Introduction: The production of β-lactamases by Gram-negative bacteria is among the most important factors of resistance to antibiotics, which has contributed to therapeutic failures that currently threaten human and veterinary medicine worldwide. Antimicrobial photodynamic therapy and antimicrobial blue light have a broad-spectrum antibacterial activity against multidrug-resistant and hypervirulent pathogens.
Objective: To investigate the ability of antimicrobial blue light to inhibit the hydrolytic activity of clinically relevant β-lactamase enzymes (i.e., KPC, IMP, OXA, CTX-M, and SHV), with further comparison of the inhibitory effects of antimicrobial blue light with methylene blue-mediated antimicrobial photodynamic therapy.

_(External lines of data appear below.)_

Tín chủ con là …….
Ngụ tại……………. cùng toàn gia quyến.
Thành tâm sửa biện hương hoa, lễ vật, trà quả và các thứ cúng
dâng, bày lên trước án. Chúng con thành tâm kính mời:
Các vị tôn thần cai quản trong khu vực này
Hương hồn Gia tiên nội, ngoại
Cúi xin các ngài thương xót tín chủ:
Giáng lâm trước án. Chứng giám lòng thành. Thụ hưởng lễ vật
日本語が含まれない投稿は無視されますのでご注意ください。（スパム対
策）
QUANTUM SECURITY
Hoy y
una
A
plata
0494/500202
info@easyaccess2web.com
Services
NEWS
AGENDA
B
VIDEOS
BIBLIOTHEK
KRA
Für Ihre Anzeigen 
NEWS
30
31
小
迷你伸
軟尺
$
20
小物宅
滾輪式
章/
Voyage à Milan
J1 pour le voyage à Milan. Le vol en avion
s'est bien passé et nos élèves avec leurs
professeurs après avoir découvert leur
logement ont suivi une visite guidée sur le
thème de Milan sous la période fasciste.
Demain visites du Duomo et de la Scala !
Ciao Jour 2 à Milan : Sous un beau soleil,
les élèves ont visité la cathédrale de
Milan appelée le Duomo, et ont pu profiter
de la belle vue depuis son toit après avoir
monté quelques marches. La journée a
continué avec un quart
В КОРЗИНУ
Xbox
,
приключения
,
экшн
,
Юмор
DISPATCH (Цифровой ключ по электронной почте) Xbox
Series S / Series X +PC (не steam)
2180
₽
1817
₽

Methods: Blue LED light (λ = 410 ± 10 nm) alone or red LED light (λ = 660 ± 10 nm) in combination with methylene blue were used to inactivate, in vitro, suspensions of Klebsiella pneumoniae strains producing clinically important β-lactamase enzymes assigned to the A, B and D Ambler molecular classes. Furthermore, β-lactamase activity inhibition mediated by antimicrobial blue light and methylene blue-mediated antimicrobial photodynamic therapy was measured by using the chromogenic β-lactam substrate nitrocefin.
Results: β-lactamase activities were effectively inactivated by both visible light-based approaches. In this regard, antimicrobial blue light and methylene blue-antimicrobial photodynamic therapy led to a significant reduction in the hydrolysis of nitrocefin (81-98 %).
Conclusion: Sublethal doses of antimicrobial blue light and methylene blue-mediated antimicrobial photodynamic therapy are equally effective to inhibit clinically significant β-lactamases, including extended-spectrum β-lactamases and carbapenemases.
Keywords: Antibiotic resistance; Antimicrobial Photodynamic Therapy; Enzymatic inactivation; Photoantimicrobial; Photoinactivation; Visible light; β-lactams.